The retention of power by utilizing a deliberate strategy of causing those in subordinate positions to engage in conflicts with each other that weaken and keep them from any unified effort to remove the status quo force from power. This policy of maintaining control over subordinates or potential opponents by encouraging or causing dissent between them, thereby preventing them from uniting in opposition to pose any serious threat to the existing power structure is a very familiar story throughout history. It’s an age old formula having multiple applications, most commonly used in the political arena but also in the military, sociological and economic realm as well.
Machiavelli formulated the divide and conquer strategy as an axiom in his Art of War where the enemy can be forced to break up their forces or where the mutual trust between the opponent’s leader and his men can be sabotaged and broken. Economically in the corporate world it’s used to gain advantage by triggering smaller competitors to take business away from each other and in effect canceling each other out, leaving the larger corporation to move in to reap greater profits, an indirect way the bigger fish eat the littler fish. Business models also use it to successfully tackle a large project by breaking it down into smaller, more manageable components. Sociological application of the divide and conquer strategy involves causing discord and conflict among racial/ethnic groups, or exploiting class, religious, age or gender differences to divide and diminish power of various groups according to these sociological classifications.

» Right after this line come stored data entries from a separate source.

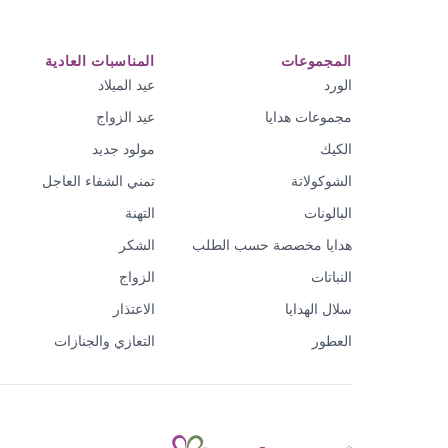
المجموعات
المناسبات العادية
الورد
عيد الميلاد
مجموعات هدايا
عيد الزواج
الكيك
مولود جديد
الشوكولاتة
تمني الشفاء العاجل
البالونات
التهنة
هدايا مخصصة حسب الطلب
الشكر
النباتات
الزواج
سلال الهدايا
الاعتذار
العطور
التعازي والجنازات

History is ripe with examples of its successful implementation. One illustration of its sociological application was during the 17th century when the Virginia elite quelled a rash of uprisings from ex-indentured servant white men unified with black slaves by enacting race laws that elevated the rabble status of poor whites so far above the slaves that it effectively eliminated the threat of their ever joining forces in armed rebellion again. This divide and conquer stratagem was frequently repeated by European colonial powers typically pitting competitive tribal, ethnic and religious factions against each other to ensure they would not conspire revolt against the ruling imperialists. In Asia the British took full advantage of Moslems versus Hindus in India as well as creating conflict between Indians and Pakistanis. In the African colonies of Rwanda and Burundi Germany and Belgium created conflict between the Tutsis and Hutus that’s continued right into the genocidal 1990’s. For centuries the Rothschilds made it a family tradition funding both sides in a long series of wars in Europe and America guaranteeing them as the sole benefactors of waging war over the long haul.
This constant thematic thread of divide and conquer permeates the twentieth century on an epic, never before seen scale. The globalist-internationalists intentionally instigated both World War I and II as well as every major rise and fall of the stock market. The German militarization that led directly to WWI, the Bolshevik Revolution that violently evolved into both the Soviet and eventual Chinese Communist regimes along with Hitler’s rise to power (compliments of the likes of globalist George H.W. Bush’s father Prescott) were all examples of how the ruling elite directly funds and willfully creates conflict amongst competing powers, thereby covertly consolidating and expanding their own power base. Their heinous crimes against humanity for their own selfish gain resulted in the two most destructive, bloodiest conflicts in human history.
As an outgrowth of World War II, the globalists devised the diabolical scheme of carving up the world by political ideology, promoting a relatively permanent, ready-made solution. The so called free world’s chief nemesis would be the Communist enemy.